The rainy season runs from about November and sometime up to March, with peak cyclone activity at the height of summer, January and February. As a preventative measure, my next door neighbor trimmed one of the trees along our property line. I had some ropes in that tree to support a G5RV and when he gave me the heads up that crews would be whacking away at limbs, I thought it best to bring down the antenna. The G5RV never really hung high enough to work well and it stretched over the house, which may have added to noise, so I didn’t mind taking it down. Last week, I put up a new full wavelength 40m delta loop as a replacement.
I went with the delta loop because there is one large pine tree at the edge of the property and I was able to shoot a line over it with a wrist rocket. The lower corners are supported with guy lines from a telephone pole and another tree to each side of my house. The antenna is fed at the middle of the base, which is just at the edge of my roof, which makes it convenient to access. I had brought back a 50m roll of heavy duty green wire from Sotabeams in the UK. I have to remark that working with this very compliant wire was a pleasure after having made wire from household wire that loves to coil in the past.

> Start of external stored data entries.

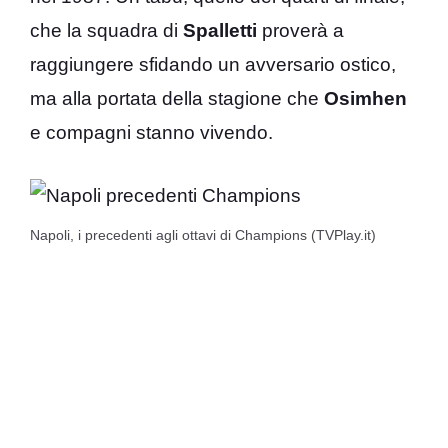
che la squadra di
Spalletti
proverà a
raggiungere sfidando un avversario ostico,
ma alla portata della stagione che
Osimhen
e compagni stanno vivendo.
Napoli, i precedenti agli ottavi di Champions (TVPlay.it)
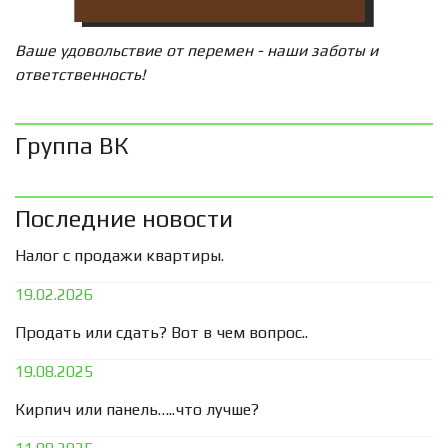
Ваше удовольствие от перемен - наши заботы и
ответственность!
Группа ВК
Последние новости
Налог с продажи квартиры.
19.02.2026
Продать или сдать? Вот в чем вопрос..
19.08.2025
Кирпич или панель…..что лучше?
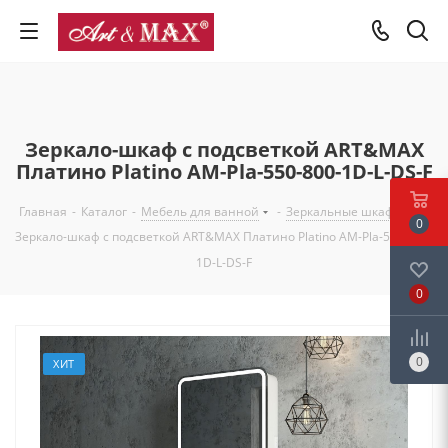
Зеркало-шкаф с подсветкой ART&MAX
Платино Platino AM-Pla-550-800-1D-L-DS-F
Главная
-
Каталог
-
Мебель для ванной
-
Зеркальные шкафы
-
0
Зеркало-шкаф с подсветкой ART&MAX Платино Platino AM-Pla-550-800-
1D-L-DS-F
0
0
ХИТ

By virtue of the position of supports, the antenna slopes from bottom to top towards the south, a bit more vertical than horizontal. Since I am feeding it from the bottom, the antenna polarization should be horizontal, but I believe that the sloping should add some directivity towards the North. I had considered feeding it up one side and using a quarter-wave of 75 ohm coax to transform the expected 100-ohm feed point impedance, but it would have been awkward to support a feedpoint at that position given what I had to work with.
I initially cut the antenna to a literal full wavelength, 299.8/7.1 * 1.05, where 1.05 was the fudge factor supplied in the ARRL antenna handbook. Initially, the resonant point was 6.9 Mhz, so I shortened the antenna in a few iterations, arriving at the intended 7.1 Mhz, where there was no reactive component and the resistive component was about 65 ohms — close enough to 50 for me to be happy to feed directly with 9913F7 coax and not worry about vSWR.
From the shack, the antenna works great with no tuner across 40m, but I don’t have a lot of experience at this point with regard to how the antenna performs. It is much louder on 40m than the hex beam, but most of the time that loudness is merely more noise thanks to the environment around the station.